Among all the other Indian Festivals, Diwali is considered as the most popular one. Diwali is a five-day Hindu festival of light where each day has its own significance. There are anecdotes from the Puranas for each day. Do you know about the significance of each day of Diwali festival?
Here We Have The Explanation To Diwali Facts
Day 1: Let’s Buy Gold
The first day of Diwali is known as Dhanvantari Trayodasi, also Dhan Theras. It is the thirteenth lunar day of Krishna Paksh (the dark fortnight) of the month of Kartika. It is believed that on this day, Lord Dhanvantari appeared on Earth to deliver Ayurvedic medicine for mankind.
This day also marks the beginning of Hindu festival of light and buying new things as gold, silver, ornaments, utensils is considered auspicious.
Day 2: It’s Choti Diwali
The second day of Diwali is known as Naraka Chaturdasi. It is the fourteenth lunar day of Krishna Paksh. It is said that on this day Lord Krishna killed the demon Narakasura who imprisoned 16,000 princess.

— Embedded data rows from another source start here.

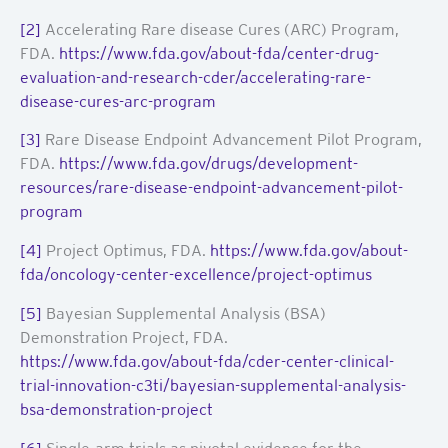
[2]
Accelerating Rare disease Cures (ARC) Program,
FDA.
https://www.fda.gov/about-fda/center-drug-
evaluation-and-research-cder/accelerating-rare-
disease-cures-arc-program
[3]
Rare Disease Endpoint Advancement Pilot Program,
FDA.
https://www.fda.gov/drugs/development-
resources/rare-disease-endpoint-advancement-pilot-
program
[4]
Project Optimus, FDA.
https://www.fda.gov/about-
fda/oncology-center-excellence/project-optimus
[5]
Bayesian Supplemental Analysis (BSA)
Demonstration Project, FDA.
https://www.fda.gov/about-fda/cder-center-clinical-
trial-innovation-c3ti/bayesian-supplemental-analysis-
bsa-demonstration-project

Day 3: Worshiping God Lakshmi
Indian Festivals are incomplete without prayers. This is the day when everybody worships Lord Lakshmi for the peace and prosperity. Houses are lit with lamp. The Hindus make sure that they clean their houses. This day of the year they wear new clothes, cook food, visit relatives with gifts for them. Houses get decorated with series of lamps marking the return of Lord Rama to Ayodhya from exile and wish each other “Happy Diwali”. So. shopping during Diwali is a must. However, it need not necessarily be heavy on the pocket, thanks to the Diwali offers easily available online.

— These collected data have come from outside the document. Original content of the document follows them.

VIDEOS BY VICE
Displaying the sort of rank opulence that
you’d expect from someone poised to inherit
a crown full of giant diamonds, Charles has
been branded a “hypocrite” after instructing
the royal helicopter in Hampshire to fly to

Day 4: Worshiping Padwa and Govardhana
On the fourth day of Diwali Govardhan Pooja is performed by all. Thousands of years ago, Lord Krishna made the people of Vraja perform Govardhan Pooja. Since then every year Hindus worship Govardhan to honour the first Pooja done by the people of Vraja.
Day 5: Ending with Sibling Bonding
The last day of Diwali is marked with Bhai Duj, which is celebrated by putting tilak on brother’s forehead by their sisters. Many years ago, in the Vedic era, Yama (Yamraj, the Lord of death) had visited his sister Yamuna on this day. After his visit he gave his sister a Vardhan (a boon) that whoever visits her on this day shall be liberated from all sins. They will achieve Moksha or final emancipation. Since then, brothers visit their sisters on this day and sisters pray for long and healthy life of their brothers.